We have made good progress with our plan to introduce a loyalty programme for
our active customer base of c.13.5m. It is important that this is done in an
effective and profitable way. Our first trial in August 2024 with c.630k
customers performed ahead of our expectations, driving incremental orders, and
we are now moving to a second phase trial with c.3m customers, testing our
loyalty models across a wider range of cohorts and we continue to target a
full roll out in FY26.
4. Convenience
New store openings are a core driver of growth and we are clearly
under-penetrated compared to competitors in the UK and also other successful,
international Domino's systems.
At the start of FY24, we undertook a detailed review of the growth potential
in the UK & Ireland and identified opportunities across new territories as
well as splitting existing geographies. More importantly, our franchise
partners are hungry for growth and have exceptional second-generation talent
who want to grow their businesses. There is a significant opportunity to build
our scale further and we have targets to have in excess of 1,600 stores by
2028 and 2,000 stores by 2033 in the UK & Ireland.

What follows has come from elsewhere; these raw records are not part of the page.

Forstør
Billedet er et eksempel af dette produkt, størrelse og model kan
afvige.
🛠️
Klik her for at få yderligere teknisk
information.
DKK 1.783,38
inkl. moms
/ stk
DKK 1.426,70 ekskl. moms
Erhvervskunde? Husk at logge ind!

In FY24 we opened 54 new stores with 21 different franchise partners. Whilst
we are still opening stores in new territories, we see particular opportunity
in smaller address count territories. These territories often have limited
competition, and our strong national brand is a significant competitive
advantage. The overall pipeline is strong for FY25 with 25 stores in
construction or planning approved. In a continued slow planning environment,
we expect to open in excess of 50 stores in FY25.
In January 2024 we started a trial on Uber Eats across UK & Ireland. The
data-led trial enabled customers to order Domino's Pizza via the Uber Eats
platform, but the pizzas are delivered by our own Domino's delivery drivers.
Following the successful trial which delivered incremental customers and
orders, we rolled out on Uber Eats on a permanent basis across UK &
Ireland in July 2024. Presence on Uber Eats complements our existing
partnership with Just Eat, with Uber Eats performing well in London, the South
and major city centre locations.
Capital allocation and additional growth opportunities
Domino's is a highly cash generative business and we have continued to apply
our four-point capital allocation framework, introduced in March 2021, to
deploy cash generated by the business.
Investment to drive growth in the core UK & Ireland business remains our
number one priority and we invested £18.5m in capital expenditure in FY24.
This included the development of our supply chain centre in Ireland and
investment in our digital and technology infrastructure.
In line with our commitment to pay a sustainable and progressive dividend, we
have declared a final dividend of 7.5p per share, giving a full-year dividend
of 11.0p per share an increase of 4.8% on the prior year.
Alongside investment in the core UK & Ireland business we have continued
to focus on optimising our portfolio to improve performance, returns and also
to invest in additional growth opportunities.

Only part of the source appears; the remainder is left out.